I remember, as a child, gaping

into the furrows of her hands,

wondering what journeys, what nights
inscribed texture in her human wings.

Back then I fretted for my mother's hands.

I cursed the clothes that irked her hands

as she bashed the dirt of our days

against the sides of the stone basin.

If only it all stopped, I thought,

this endless cycle of dirty shirts

and stained kitchen cloths.

But my mother's hands are now my hands.

I marvel at the crevices and the holes.

Now I know no amount of leisure

can keep our hands from returning

to the rugged leather of the earth.

I remember the soft touch of her fingers

on my hair as she lay me down to sleep.

My mother's hands are now my hands.

  

Judge Charlie Durante’s Comments:

“Gabriel Moreno with My mother’s hands.  Gabriel’s poem is a loving testimony to the way we inherit some physical characteristics from our parents.  Our bodies reflect the physical nature of our progenitors, so that we carry not only their genes, which are, after all, invisible, but also the colour of hair, eyes, shape of our mouth.  Hands are specifically human; they not only shape the universe we inhabit, but create beauty, and convey our love and desire when we fondle and caress another human being.

 The speaker here endeavours to interpret the deep message he finds inscribed in his beloved mother’s hands.  Before the invention of washing machines, female hands bore the unmistakable signs of the daily washing of clothes, shirts and sheets.
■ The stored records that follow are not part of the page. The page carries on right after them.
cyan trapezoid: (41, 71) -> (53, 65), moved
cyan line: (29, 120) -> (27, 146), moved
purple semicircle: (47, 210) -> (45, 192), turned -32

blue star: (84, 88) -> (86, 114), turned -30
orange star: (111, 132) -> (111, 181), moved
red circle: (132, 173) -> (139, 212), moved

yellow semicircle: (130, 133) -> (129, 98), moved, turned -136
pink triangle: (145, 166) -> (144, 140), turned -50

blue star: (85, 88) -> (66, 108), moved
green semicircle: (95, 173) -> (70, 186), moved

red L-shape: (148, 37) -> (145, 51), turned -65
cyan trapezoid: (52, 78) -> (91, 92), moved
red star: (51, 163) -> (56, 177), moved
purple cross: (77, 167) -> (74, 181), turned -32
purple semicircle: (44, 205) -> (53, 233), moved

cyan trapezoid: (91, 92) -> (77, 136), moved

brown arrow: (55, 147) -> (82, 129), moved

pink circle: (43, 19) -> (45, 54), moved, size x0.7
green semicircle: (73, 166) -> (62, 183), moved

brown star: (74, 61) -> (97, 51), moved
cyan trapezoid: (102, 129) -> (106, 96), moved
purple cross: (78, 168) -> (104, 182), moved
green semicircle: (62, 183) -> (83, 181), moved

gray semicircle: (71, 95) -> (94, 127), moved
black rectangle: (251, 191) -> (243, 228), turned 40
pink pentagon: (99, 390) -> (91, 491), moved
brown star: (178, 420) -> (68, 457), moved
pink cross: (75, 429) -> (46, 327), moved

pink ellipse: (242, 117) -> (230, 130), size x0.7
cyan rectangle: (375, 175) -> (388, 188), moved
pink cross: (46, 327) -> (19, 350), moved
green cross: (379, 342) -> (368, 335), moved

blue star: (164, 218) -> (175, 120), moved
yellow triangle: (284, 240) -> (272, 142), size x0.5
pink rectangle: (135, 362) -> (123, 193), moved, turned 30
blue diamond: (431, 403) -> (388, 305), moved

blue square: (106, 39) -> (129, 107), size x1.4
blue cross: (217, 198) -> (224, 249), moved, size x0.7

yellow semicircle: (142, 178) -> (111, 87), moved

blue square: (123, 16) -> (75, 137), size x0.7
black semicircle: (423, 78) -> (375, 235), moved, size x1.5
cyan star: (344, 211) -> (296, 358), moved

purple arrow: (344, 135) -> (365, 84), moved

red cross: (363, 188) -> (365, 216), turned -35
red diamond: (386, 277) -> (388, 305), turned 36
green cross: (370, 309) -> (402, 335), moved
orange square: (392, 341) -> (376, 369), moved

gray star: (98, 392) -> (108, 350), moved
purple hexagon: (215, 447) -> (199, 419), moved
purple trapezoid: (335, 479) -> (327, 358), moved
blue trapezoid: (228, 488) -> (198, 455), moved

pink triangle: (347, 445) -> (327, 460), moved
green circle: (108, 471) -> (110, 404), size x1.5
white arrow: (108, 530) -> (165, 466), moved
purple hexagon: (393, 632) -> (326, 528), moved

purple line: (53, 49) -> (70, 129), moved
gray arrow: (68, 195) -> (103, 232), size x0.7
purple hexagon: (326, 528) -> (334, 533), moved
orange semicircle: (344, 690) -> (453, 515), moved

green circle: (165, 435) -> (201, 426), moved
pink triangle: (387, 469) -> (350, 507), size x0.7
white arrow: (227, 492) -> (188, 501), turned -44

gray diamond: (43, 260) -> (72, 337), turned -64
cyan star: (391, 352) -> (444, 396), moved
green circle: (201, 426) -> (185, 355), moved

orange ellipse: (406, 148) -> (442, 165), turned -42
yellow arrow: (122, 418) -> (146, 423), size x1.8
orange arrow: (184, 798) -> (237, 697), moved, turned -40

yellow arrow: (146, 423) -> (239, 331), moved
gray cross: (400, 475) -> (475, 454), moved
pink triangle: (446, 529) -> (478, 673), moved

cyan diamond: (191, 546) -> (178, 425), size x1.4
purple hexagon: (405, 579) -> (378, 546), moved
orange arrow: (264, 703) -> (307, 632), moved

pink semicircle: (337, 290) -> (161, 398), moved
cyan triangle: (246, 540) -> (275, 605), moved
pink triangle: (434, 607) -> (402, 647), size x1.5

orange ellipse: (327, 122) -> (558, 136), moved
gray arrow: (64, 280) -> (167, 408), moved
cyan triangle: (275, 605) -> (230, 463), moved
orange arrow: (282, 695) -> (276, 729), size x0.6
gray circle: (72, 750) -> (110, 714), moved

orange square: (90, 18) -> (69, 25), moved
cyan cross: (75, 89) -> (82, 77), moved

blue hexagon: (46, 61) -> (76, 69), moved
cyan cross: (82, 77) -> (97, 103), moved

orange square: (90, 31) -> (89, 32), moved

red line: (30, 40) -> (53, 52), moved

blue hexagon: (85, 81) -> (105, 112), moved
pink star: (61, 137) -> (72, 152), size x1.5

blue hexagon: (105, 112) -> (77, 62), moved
Hands were chafed, deformed and raw. The son now ‘curses’ the fact his mother had to endure this daily torture.

  He has inherited her hands and even though they don’t have to wash clothes, they yearn for the close physical contact he enjoyed as a child.  She ruffled his hair, and his hands now feel the ‘rugged leather of the earth.’

 We are often surprised at how often we repeat in our bodies the physical presence of our parents, and this becomes more uncanny as we get older.  Gabriel’s poem is sincere, moving and unpretentious!”


 Adult Highly Commended

“The Octopus” by James McNally

She knows it’s time. He knows it too.

If he has any sense, he’ll leave.

She doesn’t mind. She’d eat him alive –

but not because of malice. No,

because that’s what love is. Unconditional love.

A love that was once his is now hers

and is no longer his. Wisdom retreats

while she falls to the bottom of the ocean.

Above her head she strings a clutch of eggs

that almost look like offerings –

like grapes, or passements around a bed,

crocheted comforters, plaited braids –

they might be many things. If you’d ask,

she’d say, “they are my chandelier,”

an honest smile gracing a mouth

that has forgotten hunger.

Day by day they hatch and leave her;

gram by gram, the heart grows lighter.

Air rushing into an empty nest,

she swells like an upturned sail

and drifts towards the sun.

Specks of gold on the blue pass by

with their regards. She too regards them,

but memory paints grey on grey.

They forgive her. Why wouldn’t they?

All that time waiting for one moment

only for it to go unrecognised, unspoken.

It happens to us all. Words are loaned

but love cannot be reimbursed –

this much is understood, even

while her mundane garments wash ashore

to be picked apart by scavengers.


Judge Charlie Durante’s Comments:

“James McNally with The Octopus.  If you have any romantic notions about love and sex, a quick look at the mating habits of the octopus will quickly dispel them. James has thought hard and long about the way octopuses mate and procreate.  The startling message of this ingenious poem is how James has managed to describe what is in essence a form of murder and cannibalism so delicately and sensitively.  The beautiful vocabulary, ‘passements around a bed,’ ‘plaited braids’ and ‘an honest smile gracing the mouth’ endows the macabre ritual with dignity and a sense of purpose.

The young become ‘specks of gold,’ and the dying mother octopus, her task completed, ‘swells like an upturned sail’.   Her once magnificent body is now mere ‘mundane garments,’ food for hungry scavengers.

The semelparous octopus seems to exist only to ensure the continuity of the cephalopod race.  Tentacles, hood, large gloopy eyes, become senescent once mating and birth have taken place.  James has written an absorbing poem, and the readers of his poem may need to brush up on their octopus lore!”